REPUBLIKA.CO.ID, NEW YORK — Perusahaan pengelola aset terbesar di dunia, BlackRock, memutuskan hengkang dari inisiatif global untuk mengatasi perubahan iklim. Mundurnya BlackRock membuat Sekretaris Jenderal PBB Antonio Guterres Kecewa.
Juru Bicara PBB Stephane Dujarric meminta perusahaan-perusahaan tetap "tetap berada dalam jalur" untuk mengatasi perubahan iklim.
Keputusan BlackRock diduga akibat tekanan dari politisi Partai Republik Amerika Serikat (AS).
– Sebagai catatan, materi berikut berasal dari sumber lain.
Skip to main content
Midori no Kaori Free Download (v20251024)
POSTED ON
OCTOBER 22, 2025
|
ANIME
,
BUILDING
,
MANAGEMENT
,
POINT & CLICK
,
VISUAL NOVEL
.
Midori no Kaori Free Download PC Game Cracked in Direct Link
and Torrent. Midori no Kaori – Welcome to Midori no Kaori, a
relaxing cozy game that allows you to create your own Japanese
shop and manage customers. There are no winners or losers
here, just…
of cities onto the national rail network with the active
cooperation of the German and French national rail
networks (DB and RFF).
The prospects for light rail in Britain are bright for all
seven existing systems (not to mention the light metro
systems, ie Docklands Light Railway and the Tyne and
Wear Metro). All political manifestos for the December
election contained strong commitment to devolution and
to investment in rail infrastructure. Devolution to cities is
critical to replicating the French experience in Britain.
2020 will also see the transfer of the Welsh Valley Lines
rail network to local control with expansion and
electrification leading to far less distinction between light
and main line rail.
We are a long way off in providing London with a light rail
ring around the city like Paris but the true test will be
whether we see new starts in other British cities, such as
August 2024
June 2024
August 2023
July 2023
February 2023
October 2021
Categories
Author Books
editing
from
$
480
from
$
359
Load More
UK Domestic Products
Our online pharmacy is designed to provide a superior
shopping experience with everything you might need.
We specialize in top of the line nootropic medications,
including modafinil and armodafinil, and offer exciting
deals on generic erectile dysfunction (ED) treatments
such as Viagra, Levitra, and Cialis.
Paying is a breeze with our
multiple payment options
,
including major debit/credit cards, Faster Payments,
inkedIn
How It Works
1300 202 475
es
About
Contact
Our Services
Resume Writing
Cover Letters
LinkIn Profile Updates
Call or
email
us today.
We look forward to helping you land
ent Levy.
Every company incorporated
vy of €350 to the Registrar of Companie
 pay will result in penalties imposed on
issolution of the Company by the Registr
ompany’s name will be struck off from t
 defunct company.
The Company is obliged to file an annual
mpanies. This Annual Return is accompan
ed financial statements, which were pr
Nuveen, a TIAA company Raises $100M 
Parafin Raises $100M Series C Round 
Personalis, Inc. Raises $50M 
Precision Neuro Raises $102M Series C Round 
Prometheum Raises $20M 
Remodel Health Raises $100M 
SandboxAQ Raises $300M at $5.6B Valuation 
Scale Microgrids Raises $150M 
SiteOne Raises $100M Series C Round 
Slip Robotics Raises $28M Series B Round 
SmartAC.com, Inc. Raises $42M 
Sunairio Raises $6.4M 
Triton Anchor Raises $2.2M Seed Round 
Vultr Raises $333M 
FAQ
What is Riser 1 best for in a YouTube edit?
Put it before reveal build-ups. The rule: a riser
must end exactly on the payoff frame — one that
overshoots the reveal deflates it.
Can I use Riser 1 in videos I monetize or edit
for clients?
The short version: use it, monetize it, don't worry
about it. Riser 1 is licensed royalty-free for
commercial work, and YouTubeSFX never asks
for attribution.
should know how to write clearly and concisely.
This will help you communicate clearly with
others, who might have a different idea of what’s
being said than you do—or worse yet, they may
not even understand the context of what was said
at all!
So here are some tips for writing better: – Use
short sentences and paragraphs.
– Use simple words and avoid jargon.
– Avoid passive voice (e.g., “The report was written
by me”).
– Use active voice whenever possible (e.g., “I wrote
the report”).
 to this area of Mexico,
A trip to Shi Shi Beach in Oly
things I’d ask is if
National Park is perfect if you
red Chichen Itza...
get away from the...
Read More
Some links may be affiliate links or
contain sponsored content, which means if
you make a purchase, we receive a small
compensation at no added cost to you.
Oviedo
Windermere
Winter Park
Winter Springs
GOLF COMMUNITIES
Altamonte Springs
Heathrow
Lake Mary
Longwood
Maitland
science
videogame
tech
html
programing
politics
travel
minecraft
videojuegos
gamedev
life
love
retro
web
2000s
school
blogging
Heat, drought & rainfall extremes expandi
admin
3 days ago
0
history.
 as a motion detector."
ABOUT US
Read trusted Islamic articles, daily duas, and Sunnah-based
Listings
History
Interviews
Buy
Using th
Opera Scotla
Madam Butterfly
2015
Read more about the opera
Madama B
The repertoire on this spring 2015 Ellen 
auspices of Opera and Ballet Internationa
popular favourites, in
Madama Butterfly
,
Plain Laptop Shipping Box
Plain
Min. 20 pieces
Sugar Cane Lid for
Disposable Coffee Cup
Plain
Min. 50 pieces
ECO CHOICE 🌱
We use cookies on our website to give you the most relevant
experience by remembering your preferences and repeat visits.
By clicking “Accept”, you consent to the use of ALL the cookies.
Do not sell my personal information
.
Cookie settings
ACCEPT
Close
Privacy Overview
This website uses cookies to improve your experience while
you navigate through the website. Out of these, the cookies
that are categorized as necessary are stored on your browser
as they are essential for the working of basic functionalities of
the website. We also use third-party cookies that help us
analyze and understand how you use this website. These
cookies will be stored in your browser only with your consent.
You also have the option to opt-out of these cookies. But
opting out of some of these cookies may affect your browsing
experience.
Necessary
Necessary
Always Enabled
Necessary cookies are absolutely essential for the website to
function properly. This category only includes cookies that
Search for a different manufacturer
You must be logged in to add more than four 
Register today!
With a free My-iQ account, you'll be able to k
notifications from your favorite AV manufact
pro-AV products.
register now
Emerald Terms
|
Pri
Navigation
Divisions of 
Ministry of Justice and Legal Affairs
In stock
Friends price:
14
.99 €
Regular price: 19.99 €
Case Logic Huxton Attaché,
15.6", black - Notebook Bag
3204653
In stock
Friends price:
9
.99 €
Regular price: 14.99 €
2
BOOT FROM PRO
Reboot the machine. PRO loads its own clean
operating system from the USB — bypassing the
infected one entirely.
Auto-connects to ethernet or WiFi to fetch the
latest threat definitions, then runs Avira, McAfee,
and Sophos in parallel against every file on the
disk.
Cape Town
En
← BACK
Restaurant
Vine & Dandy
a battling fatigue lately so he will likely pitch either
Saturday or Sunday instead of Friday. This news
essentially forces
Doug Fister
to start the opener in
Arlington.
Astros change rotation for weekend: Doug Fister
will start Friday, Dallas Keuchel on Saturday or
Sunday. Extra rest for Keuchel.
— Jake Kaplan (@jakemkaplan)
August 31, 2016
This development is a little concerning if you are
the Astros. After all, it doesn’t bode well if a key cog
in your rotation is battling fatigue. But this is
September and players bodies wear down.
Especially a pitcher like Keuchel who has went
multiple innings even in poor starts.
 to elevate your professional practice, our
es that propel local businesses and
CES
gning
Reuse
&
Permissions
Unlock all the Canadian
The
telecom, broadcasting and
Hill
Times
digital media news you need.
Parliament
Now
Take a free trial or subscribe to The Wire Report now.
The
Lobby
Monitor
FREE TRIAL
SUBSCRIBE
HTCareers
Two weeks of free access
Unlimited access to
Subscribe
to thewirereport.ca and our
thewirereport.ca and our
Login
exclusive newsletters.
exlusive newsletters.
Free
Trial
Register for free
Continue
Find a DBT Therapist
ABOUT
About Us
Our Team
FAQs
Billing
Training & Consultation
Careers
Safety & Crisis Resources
BlackRock yang mengelola aset 11,5 triliun dolar AS mengatakan keanggotaannya di Inisiatif Pengelola Aset Nol-Emisi (NZAMI) menimbulkan kebingungan mengenai praktik BlackRock dan membuat mereka menghadapi penyelidikan hukum dari berbagai pejabat publik.
Berdasarkan perjanjian NZAMI yang bersifat sukarela, BlackRock berjanji mendukung tujuan nol-emisi gas rumah kaca pada tahun 2050. Menggunakan pengaruh mereka di rapat-rapat perusahaan.
"Keputusan BlackRock mengecewakan terutama mengingat peran pentingnya di sektor swasta dan terutama pengelola aset harus memainkan perannya dalam mengatasi ancaman eksistensial perubahan iklim," Stephane Dujarric, akhir pekan ini.
Ia menambahkan PBB mendorong perusahaan-perusahaan bertahan di NZAMI dan inisiatif perubahan iklim lainnya. "Dan melanjutkan upaya aktif mereka dalam mengatasi dampak menghancurkan perubahan iklim," katanya.
BlackRock mengatakan keluarnya mereka dari NZAMI tidak akan mengubah cara mereka membangun produk dan solusi bagi klien mereka atau bagaimana klien mengelola portofolionya. Mereka menambahkan akan terus melakukan asesmen terhadap risiko-risiko perubahan iklim.
"Kami mengatakan perubahan iklim merupakan ancaman eksistensial dan tidak hanya kata-kata, kami melihat dampaknya dan sangat menghancurkan, di seluruh dunia," kata Dujarric.
Ia mengatakan negara kaya dan miskin terdampak perubahan iklim. "Tidak ada yang aman dan jelas hal itu membebani pemerintah, tapi juga sektor swasta dan uang dan investasi yang mereka kelola," tambahnya.